Un an après l’attribution du prix Nobel de chimie pour la découverte de la structure atomique du ribosome bactérien, les chercheurs de l’Institut de génétique et de biologie moléculaire et cellulaire (CNRS/Université de Strasbourg/Inserm) viennent de déterminer la première structure d’un ribosome eucaryote, celui de la levure. Ces travaux publiés le 26 novembre 2010 dans la revue Science mettent fin à une course internationale effrénée pour la détermination de la structure de cette imposante machinerie cellulaire. Le ribosome eucaryote est actuellement la plus grande molécule asymétrique biologique dont la structure a été élucidée par cristallographie. Ces résultats ouvrent de nouvelles pistes de recherche pour la compréhension de la dynamique de la synthèse protéique et pour le développement de nouveaux composés thérapeutiques.

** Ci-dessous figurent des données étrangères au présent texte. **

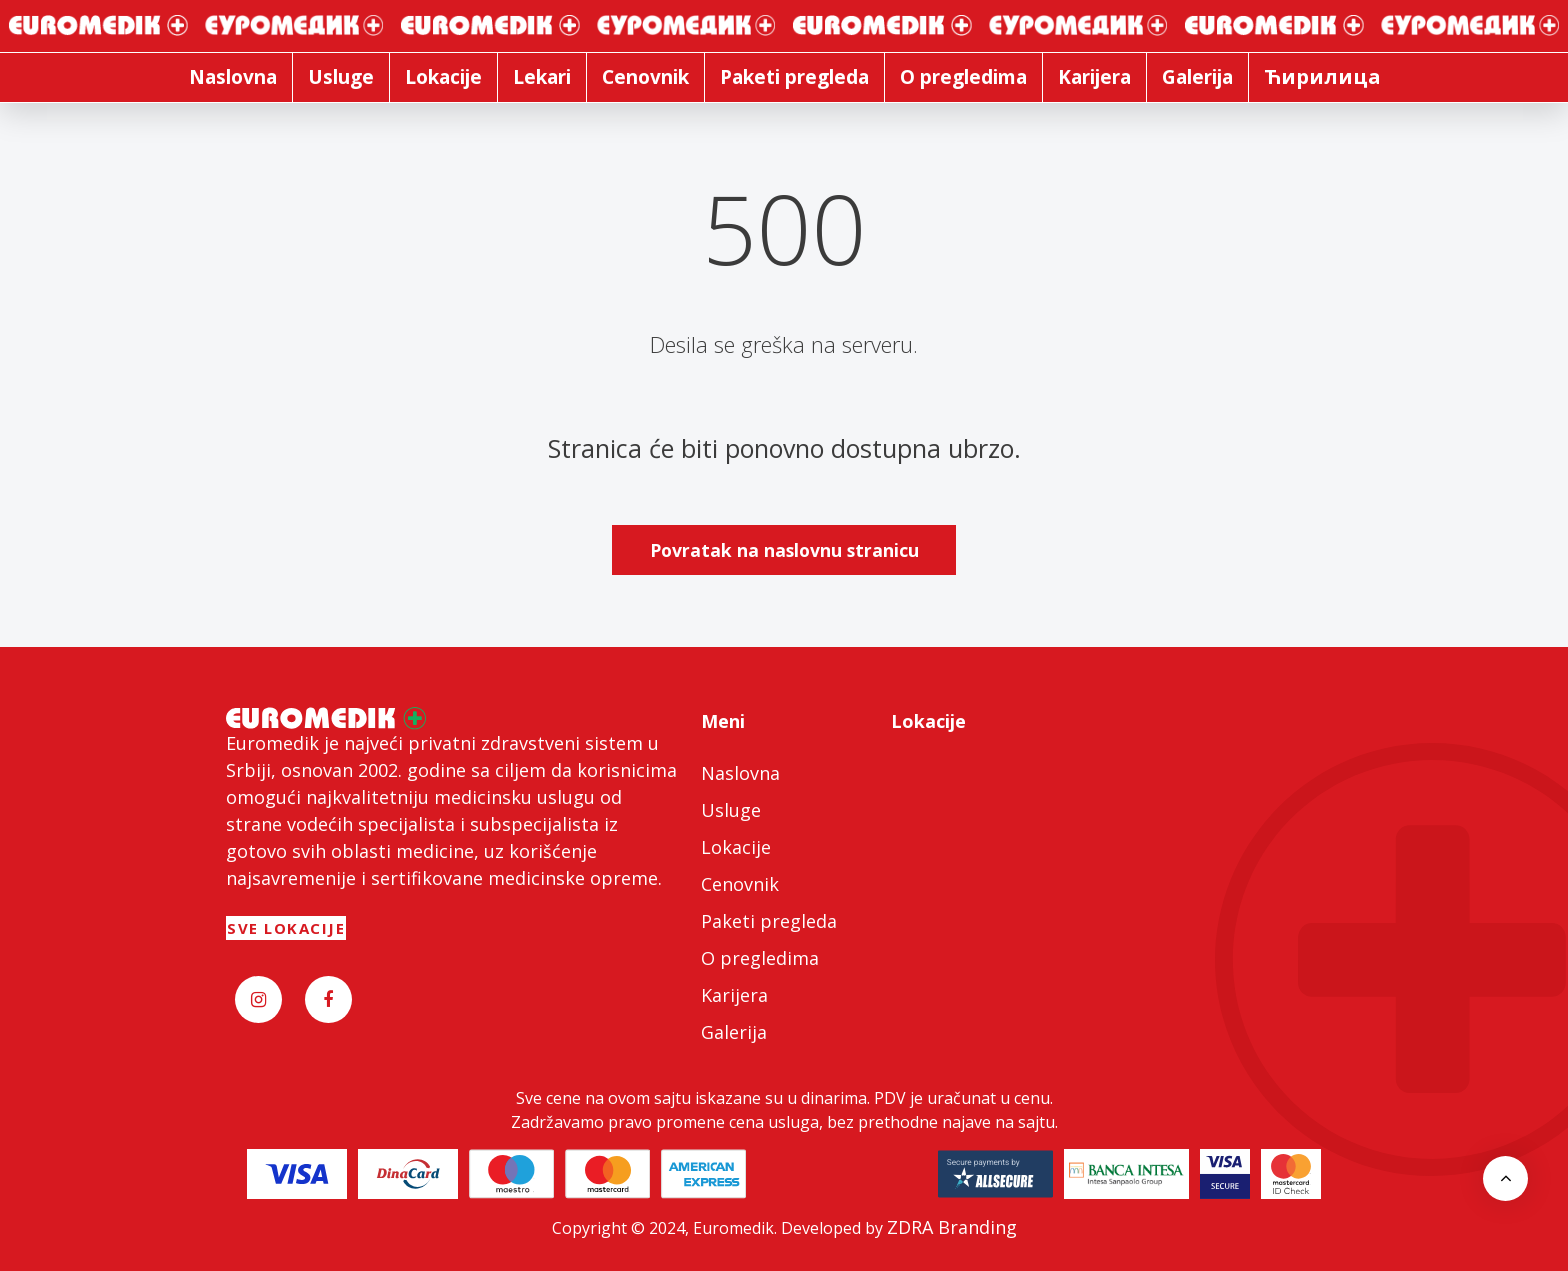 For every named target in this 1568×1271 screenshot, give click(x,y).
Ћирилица (1322, 76)
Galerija (734, 1032)
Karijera (734, 995)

Le ribosome, une « nanomachine » complexe
Le ribosome est une machine essentielle de la cellule qui assure la synthèse protéique à partir de l’information génétique. Il interagit avec de nombreuses protéines et occupe un rôle clé dans divers processus cellulaires. Depuis longtemps, les chercheurs tentent de déterminer sa structure atomique, défi considérable au vu de sa taille et de sa complexité. Le ribosome bactérien a une structure semblable mais non identique à celle du ribosome eucaryote (non bactérien). Il est plus petit (seulement 2.3 MDa(1) contre 3,3MDa pour le ribosome eucaryote) mais présente la même organisation générale en deux sous-unités. En 2009, le prix Nobel de chimie récompensait les chercheurs qui avaient déterminé pour la première fois la structure du ribosome bactérien. Celle de son homologue eucaryote faisait depuis l’objet d’une course effrénée.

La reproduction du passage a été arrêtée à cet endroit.